Page 95 of Holding Grace






Chapter 34

Michael

It happened again that Sunday afternoon as Grace and I were finishing up lunch with Mercy and Levi at a local wing place. Ace and Ry were on the road, driving back from a builders’ conference just north of Cincinnati, so Levi and Mercy had taken the week off cooking and the four of us had gone out to lunch instead.

We were getting close to finishing up when I felt it: a sense of being watched that sent a tingle down my spine and made the hair stand up at the back of my neck.

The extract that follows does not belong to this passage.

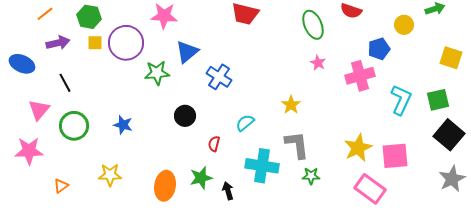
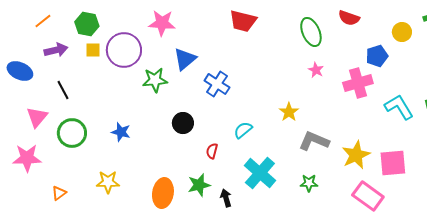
cyan L-shape: (401, 100) -> (399, 107), turned -56
gray L-shape: (297, 145) -> (314, 141), moved, turned -60
cyan cross: (262, 166) -> (260, 173), turned 32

When it had happened at the pub, I’d written it off as an instinctive reaction to the late night and shadowed surroundings. Now I connected it to the situation with Grace.

I ran my eyes over the busy restaurant as casually as I could, but no one seemed to be paying me, or us, an unusual level of attention. I glanced at the big windows lining the front of the space. For all I knew someone could be standing outside, observing us, although I didn’t think that was the case.

Levi and I sat with our backs to the wall facing the front doors and between us had a good view of the room. If anybody approached our table, we’d see them coming. Of course, a server could...

“Oh, Mercy, no!” The distress in Grace’s voice yanked me back into the conversation. “You love that building.”

“I do,” Mercy conceded, “I just don’t think we need that space anymore.” I rewound the conversation in my head, trying to reorient myself. “You and I have done great working from our apartments. I know neither one of us wants to do that forever, but that building is in a prime leasing area.”

The office. Mercy was talking about the office space where she and Grace had worked, the one across the street from Grace’s old apartment and around the corner from where she’d been attacked.

“For what we’d get from leasing that space, we can easily take both of the ground floor units in Mercy’s current building offline and convert them into office space, one for both of you, and one for another tenant,” Levi explained. “There are a lot of other mixed-use buildings in that area so it would be a good fit.”

“But it’s not downtown,” Grace argued.

“It’s not, but once we renovate the space in my building, we’ll still be on the ground floor and there’s good foot and vehicle traffic in the area for visibility.” Mercy reached across the table and squeezed Grace’s hand. “I’ll be stealing the dream commute you once had, but you’re not going back to your old apartment downtown anyway.”

Grace neither confirmed nor denied Mercy’s assumption and I kept my mouth shut. I knew what would happen if I had my way, but it wasn’t up to me, and I didn’t speak for Grace.

“I feel like it’s yet another thing Ellis is forcing on us. I hate it.” Grace shook her head quickly, squeezing Mercy’s hand in return before releasing it. “Sorry, I’m just frustrated.”

“Understandable. Look at it this way,” Levi rested his elbows on the table and leaned in, focusing on Grace. “We’re not being forced to do anything. We’ve just been given the opportunity to look at things a different way and consider options we may not have thought of before. I’m with Mercy, I love that building, but Baron Properties works all over the region. We don’t need an office downtown. By moving it, we’ll save money in the long run and will have zero problem leasing that space at a nice rate.”

Grace eyed Levi with reluctant admiration. “I’ve told you this before, but you’re really good at that.”

Mercy rolled her eyes affectionately. “Believe me, he knows.”

“Greatness is a burden some of us have to bear.”

Grace and Mercy looked at Levi, then each other, and burst into laughter, turning a few heads our way.

I couldn’t help a grin of my own as I looked at Grace, her smile wide and eyes shining with amusement.

I shook away the feeling of eyes on me. I’d call Detective Chase later, let him know about both incidents, and leave it at that.

I tucked the situation away, resolved not to tell the others. There was no chance I was going to be the one to wipe that beautiful smile from my wife’s face.